Language Technologies Institute, School of Computer Science, Carnegie Mellon University, Pittsburgh, PA, USA.
Department of Pharmaceutical Sciences, Departments of Psychiatry, and Human Genetics, University of Pittsburgh, Pittsburgh, PA, USA.
BMC Med Genomics. 2020 Feb 24;13(Suppl 3):19. doi: 10.1186/s12920-020-0667-4.

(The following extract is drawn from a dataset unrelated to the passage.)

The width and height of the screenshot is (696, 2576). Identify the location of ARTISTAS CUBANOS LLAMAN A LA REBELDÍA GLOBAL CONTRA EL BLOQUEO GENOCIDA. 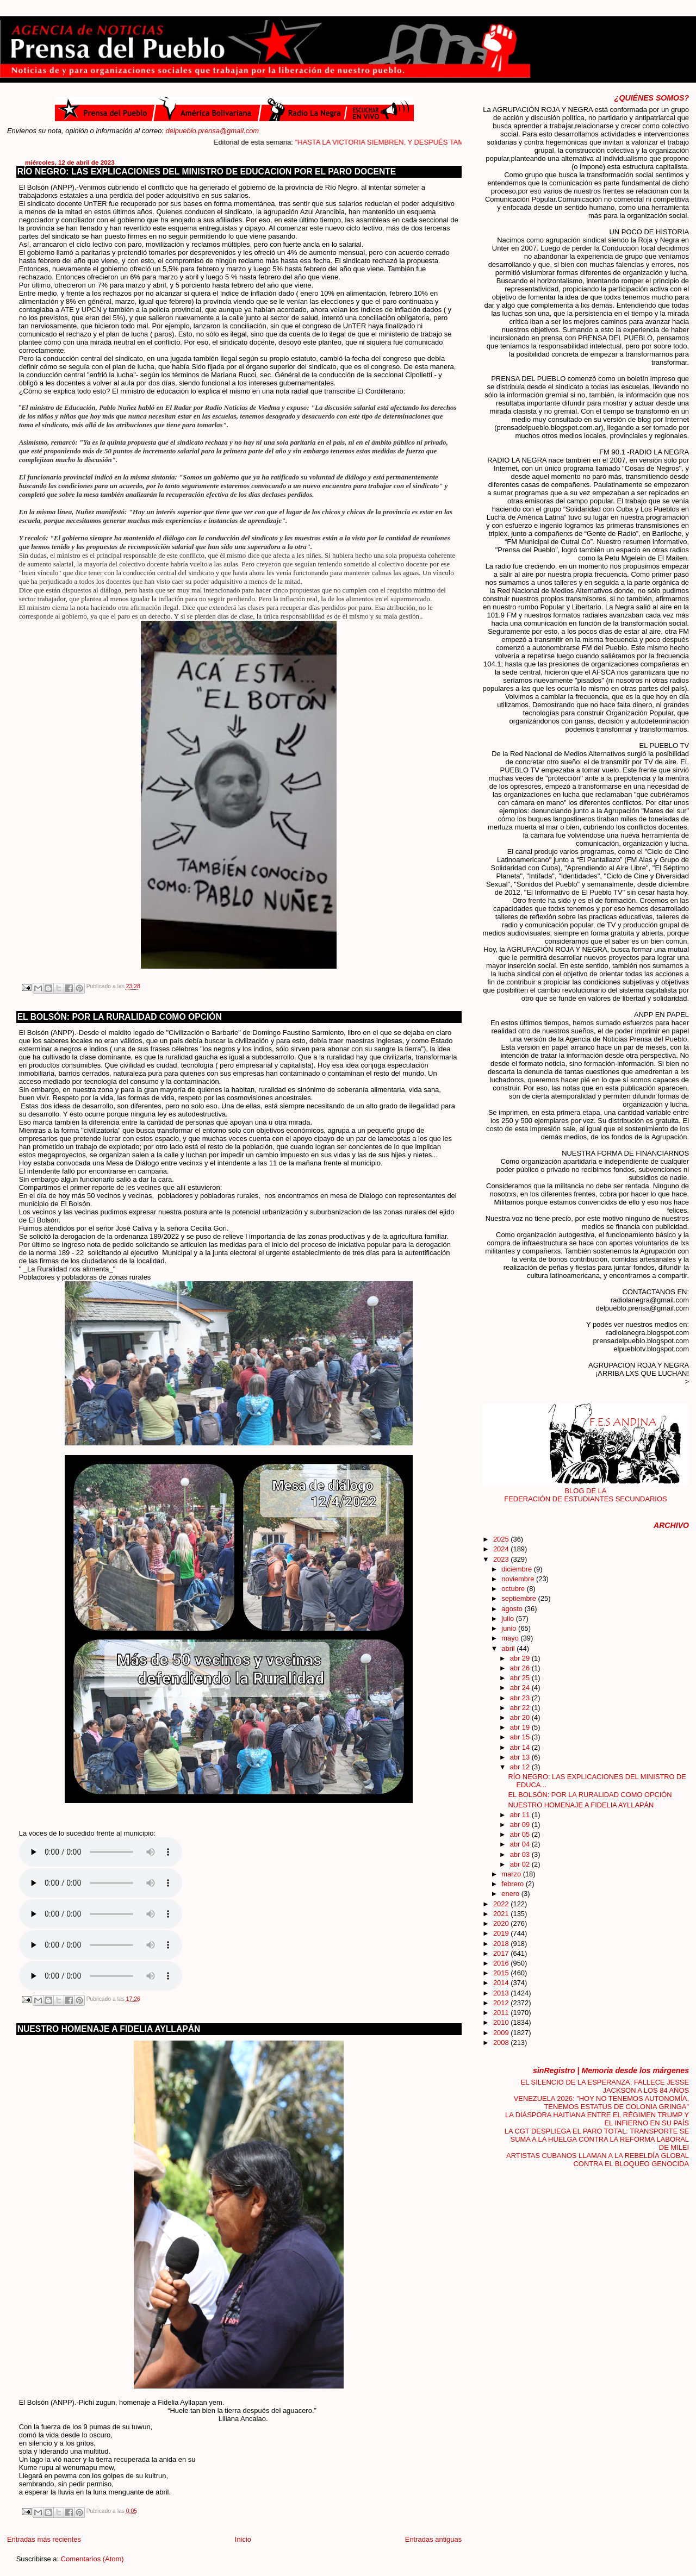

The current understanding of the genetic basis of complex human diseases is that they are caused and affected by many common and rare genetic variants. A considerable number of the disease-associated variants have been identified by Genome Wide Association Studies, however, they can explain only a small proportion of heritability. One of the possible reasons for the missing heritability is that many undiscovered disease-causing variants are weakly associated with the disease. This can pose serious challenges to many statistical methods, which seems to be only capable of identifying disease-associated variants with relatively stronger coefficients.
In order to help identify weaker variants, we propose a novel statistical method, Constrained Sparse multi-locus Linear Mixed Model (CS-LMM) that aims to uncover genetic variants of weaker associations by incorporating known associations as a prior knowledge in the model. Moreover, CS-LMM accounts for polygenic effects as well as corrects for complex relatednesses. Our simulation experiments show that CS-LMM outperforms other competing existing methods in various settings when the combinations of MAFs and coefficients reflect different scenarios in complex human diseases.
We also apply our method to the GWAS data of alcoholism and Alzheimer's disease and exploratively discover several SNPs. Many of these discoveries are supported through literature survey. Furthermore, our association results strengthen the belief in genetic links between alcoholism and Alzheimer's disease.
目前,人们普遍认为,复杂人类疾病是由许多常见和罕见的遗传变异引起并受其影响的。大量与疾病相关的变异已经通过全基因组关联研究确定,但它们只能解释一小部分遗传性。遗传率缺失的一个可能原因是,许多未发现的致病变异与疾病的关联性较弱。这给许多统计方法带来了严峻的挑战,因为这些方法似乎只能识别出与疾病关联较强的变异。
为了帮助识别较弱的变异,我们提出了一种新的统计方法,即约束稀疏多基因线性混合模型(CS-LMM),该方法旨在通过将已知的关联作为模型中的先验知识,揭示较弱关联的遗传变异。此外,CS-LMM 还考虑了多基因效应,并纠正了复杂的亲缘关系。我们的模拟实验表明,在 MAF 和系数的组合反映复杂人类疾病不同情况下的各种设置中,CS-LMM 在各种现有竞争方法中表现更为出色。
我们还将我们的方法应用于酒精中毒和阿尔茨海默病的 GWAS 数据,并探索性地发现了一些 SNPs。这些发现中的许多都得到了文献调查的支持。此外,我们的关联结果进一步证实了酒精中毒和阿尔茨海默病之间存在遗传联系的信念。